For me, the tragedy at Rana Plaza held a personal resonance. Although I have lived most of my life in the UK, I am Bangladeshi by origin and my mothers family comes from Dhanmondi in Dhaka, just fifteen miles from the Savar Upazila district where Rana Plaza sat. My parents rarely tell us stories of home, in an effort, I think, to insulate us from the weight of our history. But with the precious few family legends they do recount, the moral of the story is always the same: my parents uprooted themselves and made a life in a foreign land, thousands of miles removed from their families, traditions and culture, so that their children would never have to suffer the fate of those 1,134 people.

We were raised in the UK, with the opportunity to attend some of the best universities in the world. But, unlike my siblings, I opted not to fulfil my parents wishes to save lives, one by one, by becoming a doctor. No, I would save them en masse by becoming a competition lawyer, spreading freer and more efficient markets around the world with every legal submission and brief.

Competition law or antitrust, as it is called in the US is about maintaining fair competition in undistorted markets. Free markets, I believed, were the key to delivering education, healthcare, democracy, peace and, above all, the flourishing of the human spirit. No profession could be more noble than the one tasked with defending the freedom of the markets. And so I embarked on a degree in Philosophy, Politics and Economics at Oxford University, studied competition law at graduate school at Georgetown, Washington, and went to work for some of the biggest law firms in the world.

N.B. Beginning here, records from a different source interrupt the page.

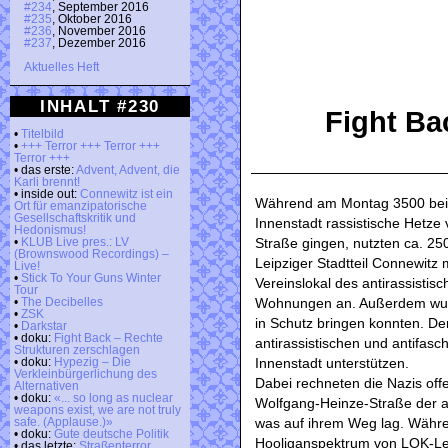
#234
, September 2016
#235
, Oktober 2016
#236
, November 2016
#237
, Dezember 2016
Aktuelles Heft
INHALT #230
Fight Ba
•
Titelbild
•
+++ Terror +++ Terror +++
Terror +++
• das erste:
Advent, Advent, die
Karli brennt!
• inside out:
Connewitz ist ein
Während am Montag 3500 bei
Ort für emanzipatorische
Gesellschaftskritik und
Innenstadt rassistische Hetze
Hedonismus!
Straße gingen, nutzten ca. 250
•
KLUB Live pres.: LV
(Brownswood Recordings) –
Leipziger Stadtteil Connewitz
Live!
•
Stick To Your Guns Winter
Vereinslokal des antirassistis
Tour
Wohnungen an. Außerdem wurde
•
The Decibelles
•
ZSK
in Schutz bringen konnten. Der 
•
Darkstar
• doku:
Fight Back – Rechte
antirassistischen und antifasc
Strukturen zerschlagen
Innenstadt unterstützen.
• doku:
Hypezig – Die
Verkleinbürgerlichung des
Dabei rechneten die Nazis offe
Alternativen
• doku:
«... so long as nuclear
Wolfgang-Heinze-Straße der an
weapons exist, we are not truly
was auf ihrem Weg lag. Währe
safe. (Applause.)»
• doku:
Gute deutsche Politik
Hooliganspektrum von LOK-Le
• das letzte:
Straßenterror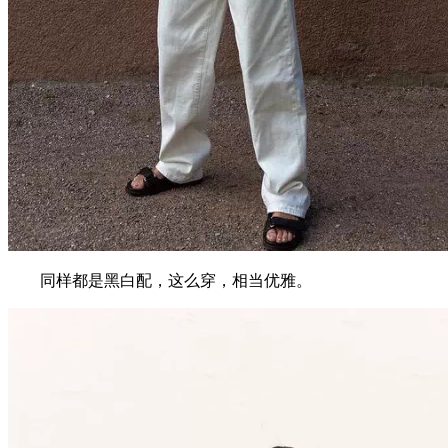
同样都是黑白配，这么穿，相当优雅。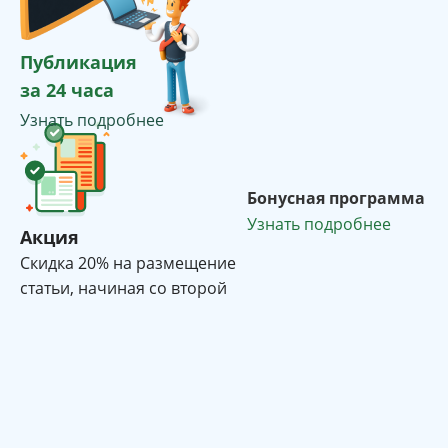
Публикация
за 24 часа
Узнать подробнее
Бонусная программа
Узнать подробнее
Акция
Cкидка 20% на размещение
статьи, начиная со второй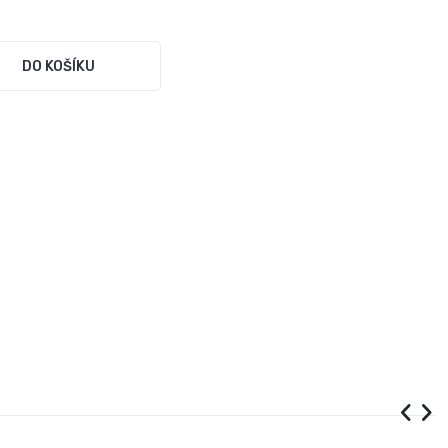
DO KOŠÍKU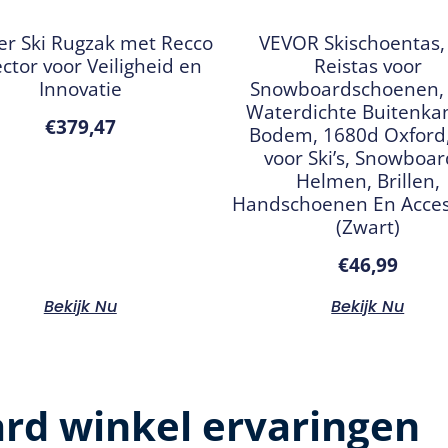
ter Ski Rugzak met Recco
VEVOR Skischoentas,
ector voor Veiligheid en
Reistas voor
Innovatie
Snowboardschoenen,
Waterdichte Buitenka
€
379,47
Bodem, 1680d Oxford,
voor Ski’s, Snowboar
Helmen, Brillen,
Handschoenen En Acces
(Zwart)
€
46,99
Bekijk Nu
Bekijk Nu
rd winkel ervaringen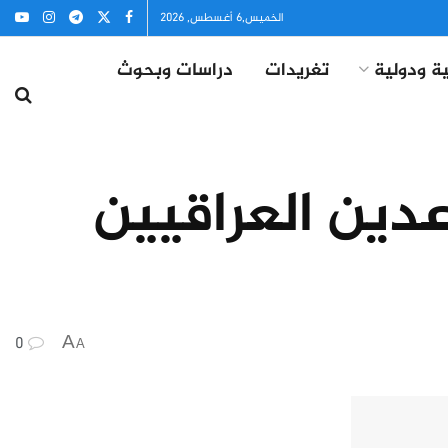
الخميس,6 أغسطس, 2026
ة ودولية
تغريدات
دراسات وبحوث
عدين العراقيين
0
A
A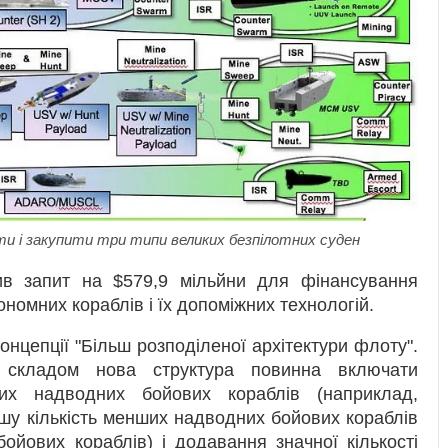
и і закупити три типи великих безпілотних суден
в запит на $579,9 мільйни для фінансування
ономних кораблів і їх допоміжних технологій.
онцепції "Більш розподіленої архітектури флоту".
 складом нова структура повинна включати
ких надводних бойових кораблів (наприклад,
льшу кількість менших надводних бойових кораблів
ойових кораблів) і додавання значної кількості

Fast-forward ten years into my free market career and I found myself with my eyes glued to the television screen. It is not often that you see so many petite, brown women on every major news channel, but here they were women who looked just like myself and my sister, except for the saris and salwars, the bindis and betel nuts. And they had been crushed to death by the hazardous building in which they worked. How could such a thing happen in the twenty-first century? Surely this was too terrible a price to pay for free market competition? Was this the benevolent freedom of markets that I, as a competition lawyer, was supposed to be upholding?